Just before the holidays, IBM put a 127-qubit IBM_Sherbrooke processor online which they say is their highest performing system yet. Sherbrooke is part of the Eagle family of processors that was introduced last year and is the third iteration known as the Eagle r3. The first 127 KB processor is known as IBM_Washington and is referred to as Eagle r1. Although it contains the same number of qubits, Sherbrooke has been optimized for error mitigation with techniques such as probabilistic error cancellation (PEC) and zero-noise extrapolation (ZNE) to help provide better quality programming results. The first noticeable difference we see, as shown in Qubit quality Page, T1 coherence times are improved from about 95 microseconds with Washington to 312 microseconds with Sherbrooke. T2 times also improved from 97 microseconds to 177 microseconds. Additional improvements can also be seen in single gate resolution, 2-qubit gate resolution, readout, and CLOPS metrics.

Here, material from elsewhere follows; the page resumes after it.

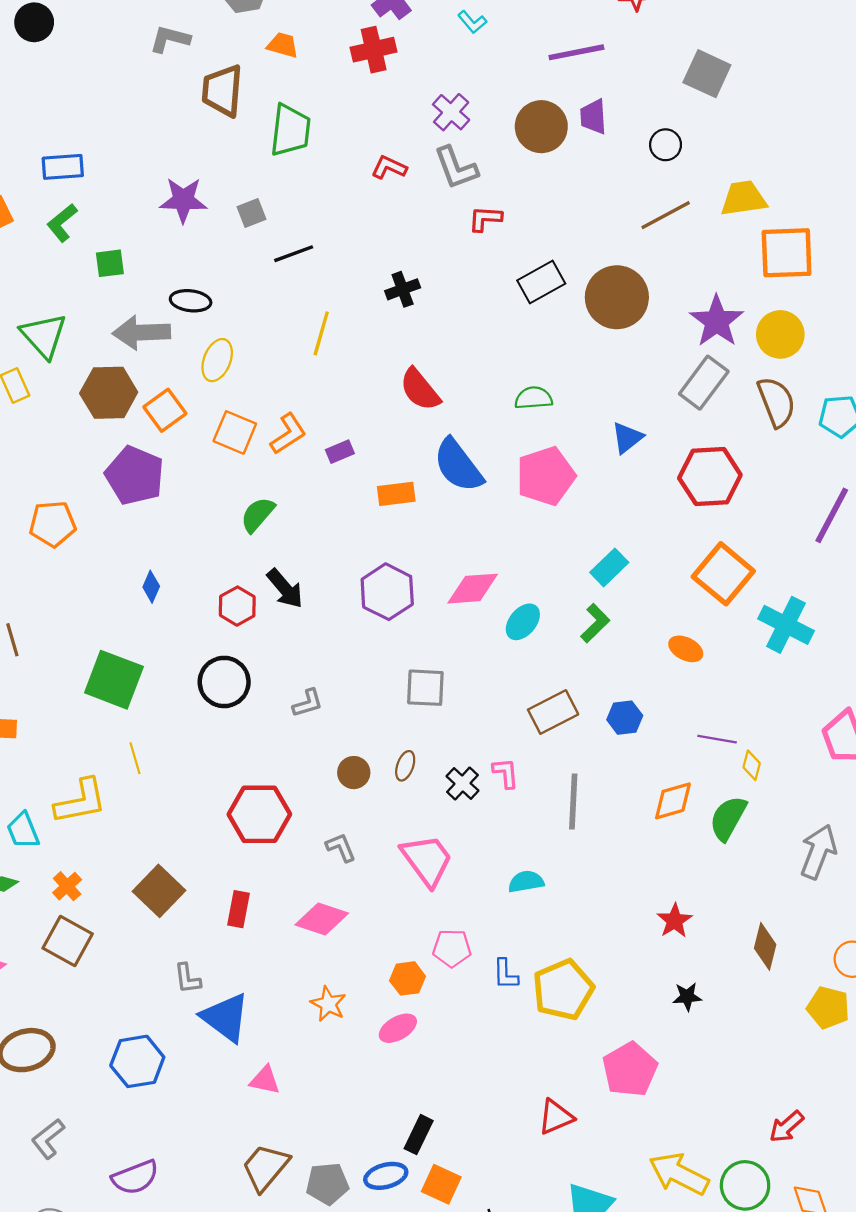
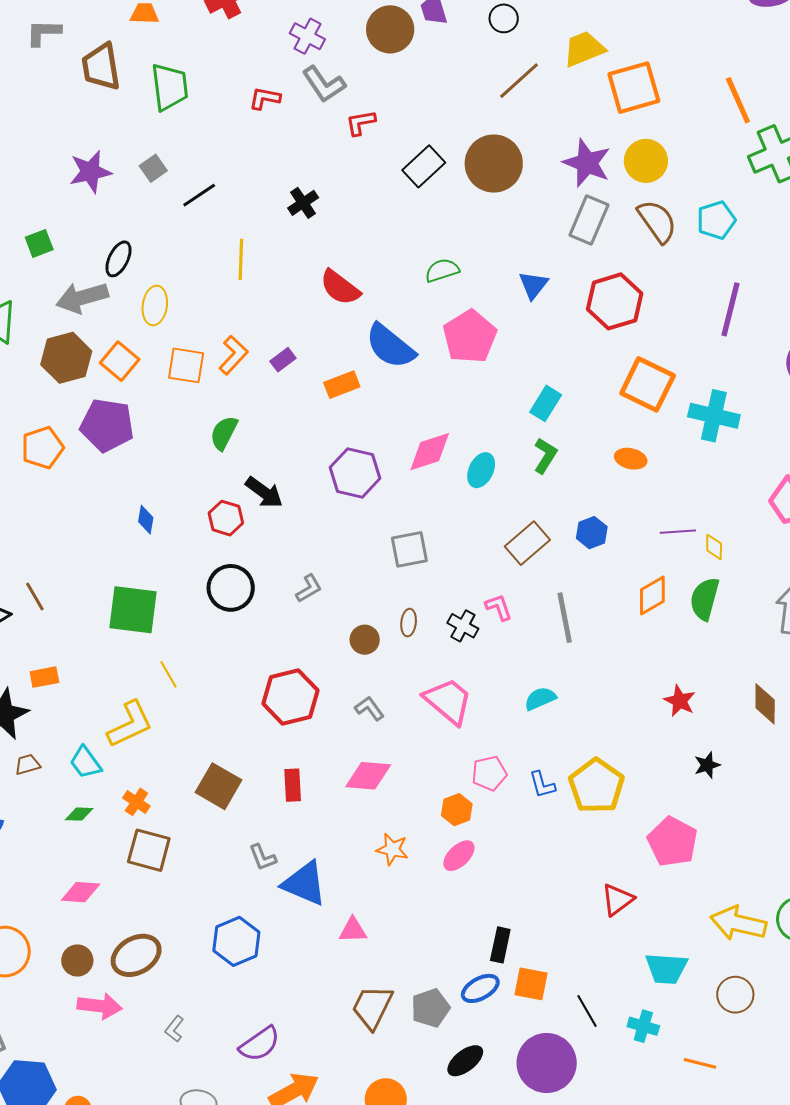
black ellipse: (191, 301) -> (118, 259), turned -57
orange pentagon: (53, 524) -> (42, 448), moved
gray L-shape: (48, 1139) -> (174, 1029), size x0.7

IBM also changed its calibration strategy with this device. Previously, they designed calibration procedures to reduce error rates, but at the cost of stability. With this device they change that to emphasize reduced metering leakage, gate stability, and increased uniform gate speed. This will help eliminate drift and extend the time before another recalibration is needed. Interestingly, this new titration strategy may not necessarily provide the best possible quantification but may still be preferred due to the increased stability. Along with this change, IBM implemented a different native 2-qubit gateway called echo through gate resonance (ECR) To replace the previously used 2-qubit CNOT gate. The Qiskit bus has been updated to compile any existing Qiskit software to use this portal, but also makes this portal available directly in Qiskit for programmers who wish to use it. The Sherbrooke topology is shown below. Note that only the 2-qubit ECR gates are unidirectional (as indicated below by conduction arrows) rather than bidirectional. The compiler knows this and will adjust this when it allocates physical qubits during program compilation. IBM has published a new blog about this processor that you can find here here and an updated comparison list on our Qubit quality page here.

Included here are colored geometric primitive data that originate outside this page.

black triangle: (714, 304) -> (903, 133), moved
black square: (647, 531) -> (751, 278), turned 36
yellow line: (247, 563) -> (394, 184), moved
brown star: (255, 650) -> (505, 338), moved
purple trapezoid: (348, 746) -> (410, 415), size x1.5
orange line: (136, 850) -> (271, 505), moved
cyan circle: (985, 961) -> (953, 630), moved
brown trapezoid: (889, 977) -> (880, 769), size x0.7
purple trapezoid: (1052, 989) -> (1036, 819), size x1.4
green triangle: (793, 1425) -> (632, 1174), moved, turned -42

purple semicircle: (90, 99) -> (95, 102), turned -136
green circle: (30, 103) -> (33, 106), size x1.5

Finally, Google released Cirq v1.1.0 of its open source quantum programming framework. This Cirq release is focused on tracking and improving performance of key workflows such as circuit generation, parameter precision, etc. The release also adds a new Transformers framework for qubit routing and provides an efficient implementation of the qubit routing algorithm originally developed by researchers at Cambridge Quantum Computing (now Quantinuum) and others described in arXiv: 1902.08091. Additional information about changes in this release is available on the Cirq v1.1.0 GitHub page here.